PostgreSQL Automatic Failover

High-Availibility for Postgres, based on Pacemaker and Corosync.

Frequently Asked Questions

Q: Why a new resource agent for PostgreSQL?

A: The resource-agents project already has a PostgreSQL agent. This agent supports stateless and multi-state setup of your PostgreSQL cluster, which make its code large and complex and make it a bit confusing and complicated to setup, with 32 parameters.

On top of this, because PostgreSQL did not support clean demote by this time, the RA tries hard to match PostgreSQL capabilities to Pacemaker requirement with complicated workarounds which makes it hard to manage. A lot boils down to the lock file requirement to protect the cluster against corruption after a demote. Because of it, you must respect a strict stop/start order of the nodes and you can not swap the Master role between nodes (let’s call that a “switchover”).

Moreover, the existing PostgreSQL agent takes control over the PostgreSQL configuration file through initial configuration and adjust it to the situation.

Our main objective was to write a new resource agent much simpler, with a code as simple as possible, with low Pacemaker setup requirement, as close to PostgreSQL current capabilities, non intrusive, easier and as robust as possible. PAF supports start/stop of any node in the cluster without blowing up everything else. It supports switchover without headache.

Being PostgreSQL DBA’s, we prefer to take care of PostrgeSQL’s setup ourselves and knowing the resource agent is not messing with setup or internal mechanisms. This make the Pacemaker setup much simpler and the PostgreSQL configuration much more flexible to the cluster topology.

Q: Why perl?

A: Let’s answer “why not bash?” first

We started this project with bash. Bash can be a powerful language and it is possible to make clean code with it. This is the perfect language for sysadmin. But some limitation inherent to the language convinced us to switch to a much advanced language.

One of the limitation is the need to call su, sudo or runuser to run commands as non-privileged user, eg. starting the PostgreSQL daemon. It seems to us much more logical, clean, lighter and safe to use setiud/setgid to drop privileges and execute the daemon. At least, it doesn’t require to mess with PAM or systemd in some environment setup.

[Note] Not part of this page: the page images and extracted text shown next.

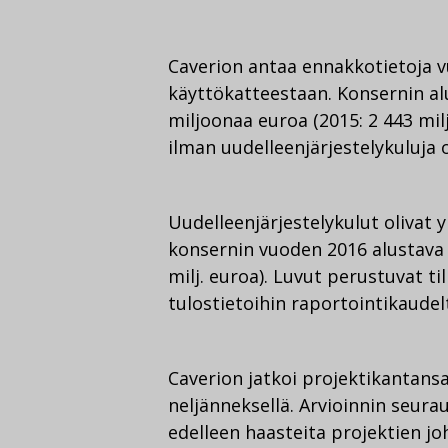
Caverion antaa ennakkotietoja v
käyttökatteestaan. Konsernin alu
miljoonaa euroa (2015: 2 443 mil
ilman uudelleenjärjestelykuluja o
Uudelleenjärjestelykulut olivat 
konsernin vuoden 2016 alustava k
milj. euroa). Luvut perustuvat t
tulostietoihin raportointikaudel
Caverion jatkoi projektikantansa
neljänneksellä. Arvioinnin seura
edelleen haasteita projektien jo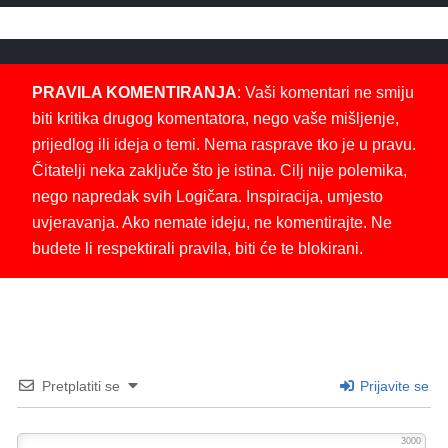
PRAVILA KOMENTIRANJA
: Vaši komentari ne smiju
biti kritika drugog komentatora, nego vaše mišljenje,
prijedlog ili ideja o temi. Nema rasprave tko je u pravu.
Čitatelji neka zaključe što je istina. Cilj nije polemika,
nego napredak svih Logičara. Inspiracija, umjesto
uvjeravanja. Ako nemate ideju, ne komentirajte. Ne
budete li respektirali pravila, biti će te blokirani.
Pretplatiti se
Prijavite se
3000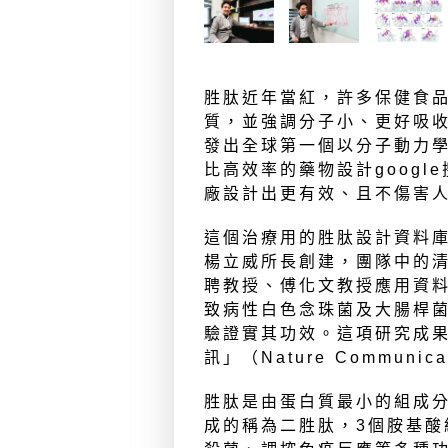
胜肽近年當紅，許多保健食
質，並強調分子小、更好吸
發出全球第一個以分子動力
比高效率的藥物設計goog
廠設計出更有效、且不傷害
這個治療用的胜肽設計資料
楊立威所長創建，團隊中的
聘教授、傅化文教授應用資
致病性白色念珠菌及大腸桿
驗證實其功效。這項研究成
訊」（Nature Communica
胜肽是由蛋白質最小的組成分
成的稱為二胜肽，3個胺基酸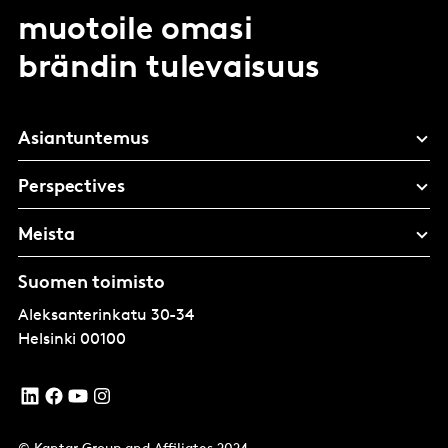
muotoile omasi
brändin tulevaisuus
Asiantuntemus
Perspectives
Meista
Suomen toimisto
Aleksanterinkatu 30-34
Helsinki
00100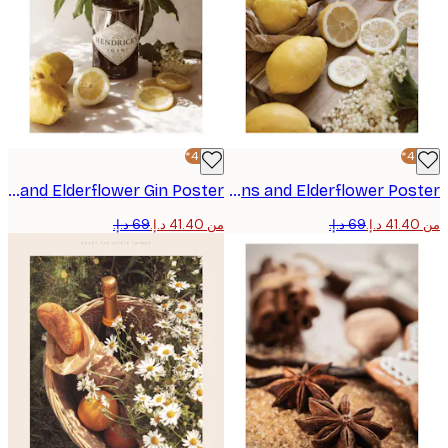
-40%*
Lemons and Elderflower Gin Poster
Lemons and Elderflower Poster
من ‏41.40 د.إ.‏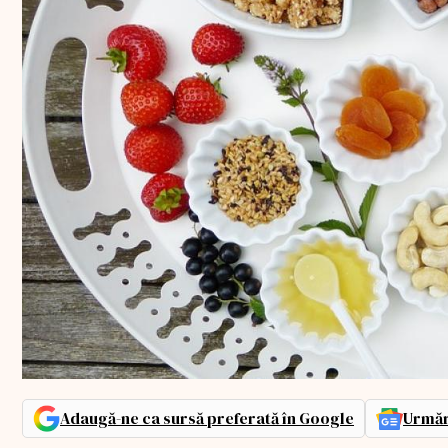
Adaugă-ne ca sursă preferată în Google
Urmăr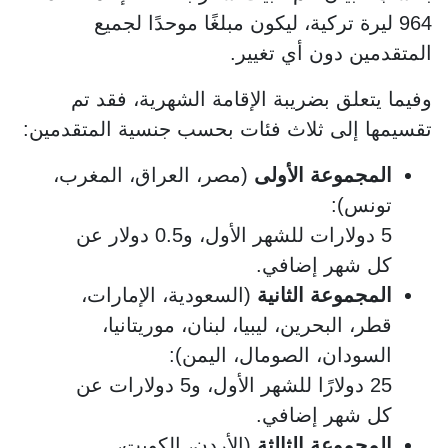
964 ليرة تركية، ليكون مبلغًا موحدًا لجميع
المتقدمين دون أي تغيير.
وفيما يتعلق بضريبة الإقامة الشهرية، فقد تم
تقسيمها إلى ثلاث فئات بحسب جنسية المتقدمين:
المجموعة الأولى
(مصر، العراق، المغرب،
تونس):
5 دولارات للشهر الأول، و0.5 دولار عن
كل شهر إضافي.
المجموعة الثانية
(السعودية، الإمارات،
قطر، البحرين، ليبيا، لبنان، موريتانيا،
السودان، الصومال، اليمن):
25 دولارًا للشهر الأول، و5 دولارات عن
كل شهر إضافي.
المجموعة الثالثة
(الأردن، الكويت،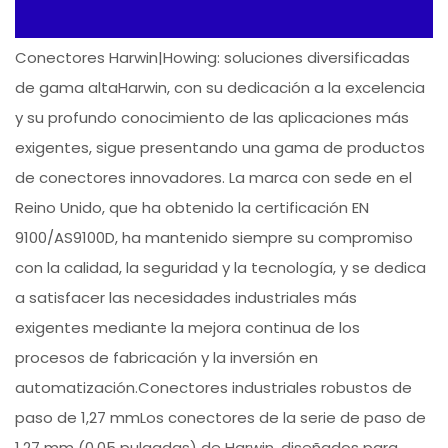
Conectores Harwin|Howing: soluciones diversificadas
de gama altaHarwin, con su dedicación a la excelencia
y su profundo conocimiento de las aplicaciones más
exigentes, sigue presentando una gama de productos
de conectores innovadores. La marca con sede en el
Reino Unido, que ha obtenido la certificación EN
9100/AS9100D, ha mantenido siempre su compromiso
con la calidad, la seguridad y la tecnología, y se dedica
a satisfacer las necesidades industriales más
exigentes mediante la mejora continua de los
procesos de fabricación y la inversión en
automatización.Conectores industriales robustos de
paso de 1,27 mmLos conectores de la serie de paso de
1,27 mm (0,05 pulgadas) de Harwin, diseñados para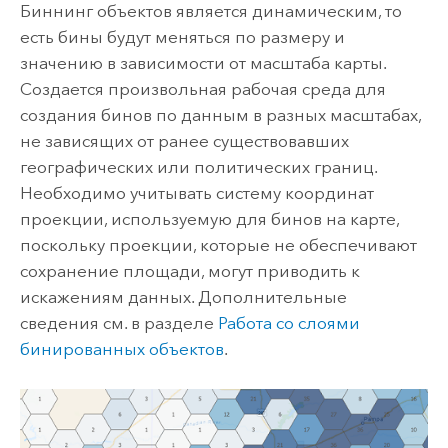
Биннинг объектов является динамическим, то
есть бины будут меняться по размеру и
значению в зависимости от масштаба карты.
Создается произвольная рабочая среда для
создания бинов по данным в разных масштабах,
не зависящих от ранее существовавших
географических или политических границ.
Необходимо учитывать систему координат
проекции, используемую для бинов на карте,
поскольку проекции, которые не обеспечивают
сохранение площади, могут приводить к
искажениям данных. Дополнительные
сведения см. в разделе
Работа со слоями
бинированных объектов
.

Moreover, the language is much cleaner to read and offer more control structures and capabilities than bash. For complex and “large” project, we prefer to use something else than bash.

Why Perl ? Because we know perl. We could have used python, ruby, perl6, javascript, whatever-you-prefer, but we are just more comfortable with perl. No other arguments.

Q: But perl is heavier!

A: Just a bit more. Not that much. It’s not 10x the memory usage by bash.

Oh wait, by the way, did you see a lot of fencing agent are written in python or perl? Amongs the /usr/sbin/fence_* scripts on my system, I can find:

      1 #!/bin/bash
     15 #!/usr/bin/perl
     25 #!/usr/bin/python

Q: Why Pacemaker?

A: Pacemaker is the industry reference for high availability under Linux systems.

It is highly reliable, configurable, and supports many topologies, so it makes sense to benefit from its well tested features, instead of reinventing something that already works well.

Q: What versions?

A: PAF is designed to work with PostgreSQL 9.3 and higher.

About Pacemaker, we tested in various configurations, the stacks available on the following systems are confirmed to work with PAF:

Q: Will PAF protect me against data loss?

A: No, PAF will not do that.

The whole point of a resource agent is to automate the failover process, thus minimizing the RTO (Recovery Target Objective). By design, PAF does not interfere with your PostgreSQL’s configuration, it just has a minimum requirement (in short, the hot standby streaming replication has to be enabled). So when you configure PostgreSQL, you can choose whether you use synchronous or asynchronous replication. If you chose asynchronous replication (which is the default), then transactions will be committed on the primary before they can be applied on the standbys. In case of a failover, the most up-to-date standby will be promoted by PAF, thus minimizing the data loss, but there will still be some loss.

Service high availability (what PAF provides) and data high availability (what PostgreSQL’s synchronous replication provides) are two different concepts, and are sometimes mutually exclusive.

Q: Pacemaker triggered a failover, and now my old primary cannot join the cluster anymore, what should I do?

A: You need to rebuild your old primary from the new primary instance first.

See the “Failover” section in the administration page.